I stayed up to watch the Celtics lose to the lowly Rockets last night. I don't think the Celtics are going to win it all this year. I watch Jayson Tatum, and I see a player, to use an older phrase, who does not have his head screwed on right. He was a no-show in the fourth quarter, and missed a clean lay-up opportunity to tie the game on the Celtics' final chance. He doesn't have the "it." I think he cares about certain things more than winning. His sneaker line, how he's perceived as a star in the league, the All-Star game MVP, the All-NBA team. I also don't think he's clutch. Jayson Brown was playing much better last night, and yet when it came time for the final shot, the final drive to the bucket, it was Tatum who was automatically going to do that. Why? Star privilege? He's not that much better than Brown, and Brown has more stones.
I had written in these pages a little while back that the Bruins no longer had the Jeremy Swayman problem that I had believed they did. I spoke too soon. They do. He is a problem. The Bruins were bad Sunday and got it handed to them for most of the game by Detroit. That's three games in a row they haven't played well.
Is it the new acquisitions and how that's disturbed the team balance? I don't know.

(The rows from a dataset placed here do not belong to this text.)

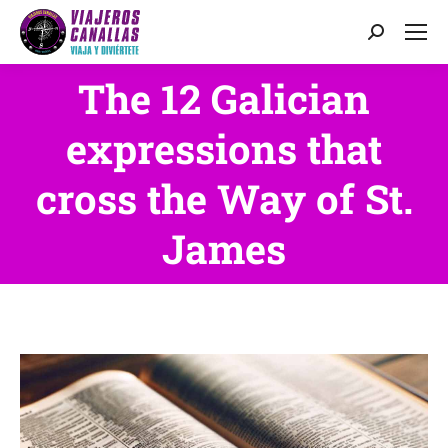
Search:
The 12 Galician
expressions that
You are here:
cross the Way of St.
James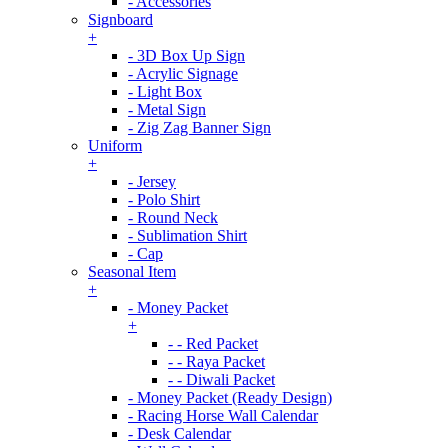
- Accessories
Signboard
+
- 3D Box Up Sign
- Acrylic Signage
- Light Box
- Metal Sign
- Zig Zag Banner Sign
Uniform
+
- Jersey
- Polo Shirt
- Round Neck
- Sublimation Shirt
- Cap
Seasonal Item
+
- Money Packet
+
- - Red Packet
- - Raya Packet
- - Diwali Packet
- Money Packet (Ready Design)
- Racing Horse Wall Calendar
- Desk Calendar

I don't like Zacha being on the third line. That Czech line should be kept intact. I question Jim Montgomery there.
As for Swayman--he let in another soft goal on a half-wrister from distance. Proved to be the difference in the game. Enough with the platoon system. Swayman is not 1A to Ullmark's 1. He's a back-up. Have him be the back-up. Ullmark should be playing more. He's the best goalie in the league? If he's really that, play him. Don't rotate. Let Swayman spell him. Not take turns with him. Those are really my first two criticisms of Jim Montgomery this year.
Here's a most odd baseball stat. Ivan de Jesus was a light-hitting shortstop who had a fifteen-year MLB career. He finished that career with 21 home runs, 324 RBI, a .254 average, and a 77 OPS+. So that's not so good. He didn't win a Gold Glove. I don't think people understand how hard it is to stick in a professional sports league. A fifteen-year career with a decent chunk of those years as a starter and at shortstop? But there's virtually nothing that stands out about de Jesus. He was never an All-Star, for instance. But there is one thing, and it's a major thing: One time de Jesus led the National League in a category, and it was a major category: runs scored, with 104 in 1978.
Very odd. But what is odder yet is that you can't really figure out how he did this. He played 160 games, so that helped. He hit 3 home runs, so he only drove himself in those three times. He hit .278, so it's not like he was a batting average machine. He did walk 74 times, which was decent. He only had 24 doubles. But it gets stranger. de Jesus played on an offensively anemic Chicago Cubs team. These are the home run totals of their starting nine: 3, 5, 4, 3, 1, 28, 1, 9. The entire Cubs team only hit 72 home runs. (By the way: the 28 you see belonged to Dave Kingman.)
How did this player lead the league in runs scored? I honestly don't know. A lot of weirdness and flukiness had to be involved, but I would also deduce that de Jesus must have been a very good baserunner. He was a singles hitter on a team with next to no power and runs scored is a major category. Usually the very best players lead in runs scored. It did help that he stole 41 bases, because that's how he tended to be in scoring position that year. No one on the team had 80 RBI. Kingman had 79, and Bill Buckner had 74. It is also worth noting that though he missed time to injury, the mighty Kong had an OPS+ of 132.